------ DATA SHOWN

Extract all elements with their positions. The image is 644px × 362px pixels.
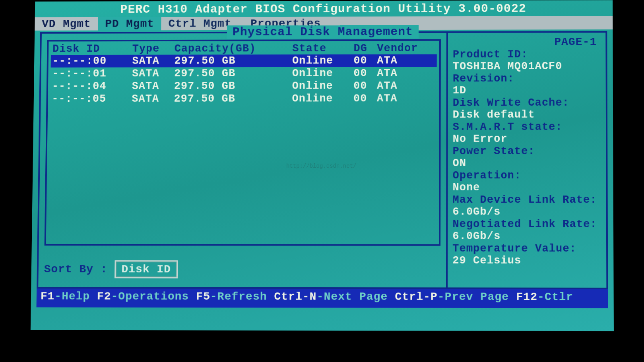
cell-state: Online	[291, 80, 352, 93]
ctrl-p-key[interactable]: Ctrl-P	[395, 290, 438, 303]
cell-capacity: 297.50 GB	[173, 80, 291, 93]
table-row[interactable]: --:--:04SATA297.50 GBOnline00ATA	[50, 79, 437, 93]
table-row[interactable]: --:--:05SATA297.50 GBOnline00ATA	[50, 92, 436, 105]
cell-vendor: ATA	[375, 79, 437, 92]
write-cache-value: Disk default	[453, 109, 602, 121]
smart-value: No Error	[453, 133, 602, 145]
write-cache-label: Disk Write Cache:	[453, 97, 602, 109]
footer-help-bar: F1-Help F2-Operations F5-Refresh Ctrl-N-…	[37, 288, 608, 308]
cell-type: SATA	[130, 55, 173, 68]
temp-label: Temperature Value:	[452, 243, 602, 255]
cell-dg: 00	[352, 92, 375, 105]
f12-action: -Ctlr	[537, 291, 573, 303]
operation-label: Operation:	[452, 170, 602, 182]
revision-label: Revision:	[453, 73, 602, 85]
ctrl-n-key[interactable]: Ctrl-N	[274, 290, 316, 303]
col-dg: DG	[352, 43, 376, 54]
disk-table-box: Disk ID Type Capacity(GB) State DG Vendo…	[45, 39, 441, 246]
col-type: Type	[131, 43, 173, 55]
cell-id: --:--:01	[50, 68, 130, 80]
col-capacity: Capacity(GB)	[173, 43, 291, 54]
cell-state: Online	[291, 92, 352, 105]
neg-link-label: Negotiated Link Rate:	[452, 218, 602, 230]
f2-action: -Operations	[111, 290, 189, 302]
ctrl-n-action: -Next Page	[317, 290, 388, 303]
cell-capacity: 297.50 GB	[173, 93, 291, 105]
product-id-label: Product ID:	[453, 48, 602, 60]
cell-dg: 00	[352, 54, 375, 67]
operation-value: None	[452, 182, 602, 194]
f12-key[interactable]: F12	[516, 291, 537, 303]
cell-capacity: 297.50 GB	[173, 67, 291, 80]
smart-label: S.M.A.R.T state:	[453, 121, 602, 133]
f5-action: -Refresh	[210, 290, 267, 303]
tab-pd-mgmt[interactable]: PD Mgmt	[98, 17, 161, 31]
cell-vendor: ATA	[375, 54, 437, 67]
cell-type: SATA	[130, 80, 173, 93]
cell-capacity: 297.50 GB	[173, 54, 291, 67]
cell-id: --:--:04	[50, 80, 130, 93]
temp-value: 29 Celsius	[452, 255, 602, 267]
page-indicator: PAGE-1	[453, 36, 602, 48]
table-header-row: Disk ID Type Capacity(GB) State DG Vendo…	[51, 43, 437, 55]
tab-vd-mgmt[interactable]: VD Mgmt	[35, 17, 98, 31]
sort-by-label: Sort By :	[44, 263, 108, 275]
f2-key[interactable]: F2	[97, 290, 111, 302]
main-frame: Physical Disk Management Disk ID Type Ca…	[37, 31, 608, 289]
table-row[interactable]: --:--:01SATA297.50 GBOnline00ATA	[50, 67, 437, 80]
product-id-value: TOSHIBA MQ01ACF0	[453, 60, 602, 72]
app-title: PERC H310 Adapter BIOS Configuration Uti…	[35, 0, 613, 17]
ctrl-p-action: -Prev Page	[438, 290, 509, 303]
cell-state: Online	[291, 54, 352, 67]
f1-key[interactable]: F1	[41, 290, 55, 302]
cell-type: SATA	[130, 67, 173, 80]
col-state: State	[291, 43, 352, 54]
bios-screen: PERC H310 Adapter BIOS Configuration Uti…	[31, 0, 614, 331]
f1-action: -Help	[54, 290, 90, 302]
power-value: ON	[452, 157, 602, 169]
watermark-text: http://blog.csdn.net/	[286, 163, 357, 169]
cell-dg: 00	[352, 79, 375, 92]
revision-value: 1D	[453, 85, 602, 97]
cell-type: SATA	[130, 93, 173, 105]
max-link-value: 6.0Gb/s	[452, 206, 602, 218]
f5-key[interactable]: F5	[196, 290, 210, 303]
max-link-label: Max Device Link Rate:	[452, 194, 602, 206]
disk-table: Disk ID Type Capacity(GB) State DG Vendo…	[50, 43, 437, 105]
cell-dg: 00	[352, 67, 375, 80]
col-disk-id: Disk ID	[51, 43, 131, 55]
sort-by-selector[interactable]: Disk ID	[114, 260, 178, 278]
col-vendor: Vendor	[375, 43, 437, 54]
power-label: Power State:	[453, 145, 602, 157]
cell-vendor: ATA	[375, 92, 437, 105]
neg-link-value: 6.0Gb/s	[452, 230, 602, 242]
table-row[interactable]: --:--:00SATA297.50 GBOnline00ATA	[51, 54, 437, 68]
cell-vendor: ATA	[375, 67, 437, 79]
cell-id: --:--:05	[50, 93, 130, 105]
cell-state: Online	[291, 67, 352, 80]
cell-id: --:--:00	[51, 55, 131, 68]
sort-by-row: Sort By : Disk ID	[44, 260, 178, 278]
disk-details-panel: PAGE-1 Product ID: TOSHIBA MQ01ACF0 Revi…	[446, 33, 606, 288]
disk-list-panel: Disk ID Type Capacity(GB) State DG Vendo…	[38, 33, 446, 288]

------------

§ WHAT THE TASK ASKS: Images stay out; the entries above are to be printed exactly.

§ RESULT OF THIS TASK:
Extract all elements with their positions. The image is 644px × 362px pixels.
cell-state: Online	[291, 80, 352, 93]
ctrl-p-key[interactable]: Ctrl-P	[395, 290, 438, 303]
cell-capacity: 297.50 GB	[173, 80, 291, 93]
table-row[interactable]: --:--:04SATA297.50 GBOnline00ATA	[50, 79, 437, 93]
table-row[interactable]: --:--:05SATA297.50 GBOnline00ATA	[50, 92, 436, 105]
cell-vendor: ATA	[375, 79, 437, 92]
write-cache-value: Disk default	[453, 109, 602, 121]
smart-value: No Error	[453, 133, 602, 145]
write-cache-label: Disk Write Cache:	[453, 97, 602, 109]
footer-help-bar: F1-Help F2-Operations F5-Refresh Ctrl-N-…	[37, 288, 608, 308]
cell-type: SATA	[130, 55, 173, 68]
temp-label: Temperature Value:	[452, 243, 602, 255]
cell-dg: 00	[352, 92, 375, 105]
f12-action: -Ctlr	[537, 291, 573, 303]
operation-label: Operation:	[452, 170, 602, 182]
revision-label: Revision:	[453, 73, 602, 85]
ctrl-n-key[interactable]: Ctrl-N	[274, 290, 316, 303]
col-dg: DG	[352, 43, 376, 54]
disk-table-box: Disk ID Type Capacity(GB) State DG Vendo…	[45, 39, 441, 246]
col-type: Type	[131, 43, 173, 55]
cell-id: --:--:01	[50, 68, 130, 80]
col-capacity: Capacity(GB)	[173, 43, 291, 54]
cell-state: Online	[291, 92, 352, 105]
neg-link-label: Negotiated Link Rate:	[452, 218, 602, 230]
f2-action: -Operations	[111, 290, 189, 302]
ctrl-n-action: -Next Page	[317, 290, 388, 303]
cell-capacity: 297.50 GB	[173, 93, 291, 105]
product-id-label: Product ID:	[453, 48, 602, 60]
cell-dg: 00	[352, 54, 375, 67]
operation-value: None	[452, 182, 602, 194]
f12-key[interactable]: F12	[516, 291, 537, 303]
cell-capacity: 297.50 GB	[173, 67, 291, 80]
smart-label: S.M.A.R.T state:	[453, 121, 602, 133]
f5-action: -Refresh	[210, 290, 267, 303]
tab-pd-mgmt[interactable]: PD Mgmt	[98, 17, 161, 31]
cell-vendor: ATA	[375, 54, 437, 67]
cell-type: SATA	[130, 80, 173, 93]
cell-capacity: 297.50 GB	[173, 54, 291, 67]
cell-id: --:--:04	[50, 80, 130, 93]
temp-value: 29 Celsius	[452, 255, 602, 267]
page-indicator: PAGE-1	[453, 36, 602, 48]
table-header-row: Disk ID Type Capacity(GB) State DG Vendo…	[51, 43, 437, 55]
tab-vd-mgmt[interactable]: VD Mgmt	[35, 17, 98, 31]
sort-by-label: Sort By :	[44, 263, 108, 275]
f2-key[interactable]: F2	[97, 290, 111, 302]
main-frame: Physical Disk Management Disk ID Type Ca…	[37, 31, 608, 289]
table-row[interactable]: --:--:01SATA297.50 GBOnline00ATA	[50, 67, 437, 80]
product-id-value: TOSHIBA MQ01ACF0	[453, 60, 602, 72]
app-title: PERC H310 Adapter BIOS Configuration Uti…	[35, 0, 613, 17]
ctrl-p-action: -Prev Page	[438, 290, 509, 303]
cell-state: Online	[291, 54, 352, 67]
f1-key[interactable]: F1	[41, 290, 55, 302]
cell-type: SATA	[130, 67, 173, 80]
col-state: State	[291, 43, 352, 54]
bios-screen: PERC H310 Adapter BIOS Configuration Uti…	[31, 0, 614, 331]
f1-action: -Help	[54, 290, 90, 302]
power-value: ON	[452, 157, 602, 169]
watermark-text: http://blog.csdn.net/	[286, 163, 357, 169]
cell-dg: 00	[352, 79, 375, 92]
revision-value: 1D	[453, 85, 602, 97]
cell-type: SATA	[130, 93, 173, 105]
max-link-value: 6.0Gb/s	[452, 206, 602, 218]
f5-key[interactable]: F5	[196, 290, 210, 303]
max-link-label: Max Device Link Rate:	[452, 194, 602, 206]
disk-table: Disk ID Type Capacity(GB) State DG Vendo…	[50, 43, 437, 105]
cell-dg: 00	[352, 67, 375, 80]
col-disk-id: Disk ID	[51, 43, 131, 55]
sort-by-selector[interactable]: Disk ID	[114, 260, 178, 278]
col-vendor: Vendor	[375, 43, 437, 54]
power-label: Power State:	[453, 145, 602, 157]
cell-vendor: ATA	[375, 92, 437, 105]
neg-link-value: 6.0Gb/s	[452, 230, 602, 242]
table-row[interactable]: --:--:00SATA297.50 GBOnline00ATA	[51, 54, 437, 68]
cell-vendor: ATA	[375, 67, 437, 79]
cell-id: --:--:05	[50, 93, 130, 105]
cell-state: Online	[291, 67, 352, 80]
cell-id: --:--:00	[51, 55, 131, 68]
sort-by-row: Sort By : Disk ID	[44, 260, 178, 278]
disk-details-panel: PAGE-1 Product ID: TOSHIBA MQ01ACF0 Revi…	[446, 33, 606, 288]
disk-list-panel: Disk ID Type Capacity(GB) State DG Vendo…	[38, 33, 446, 288]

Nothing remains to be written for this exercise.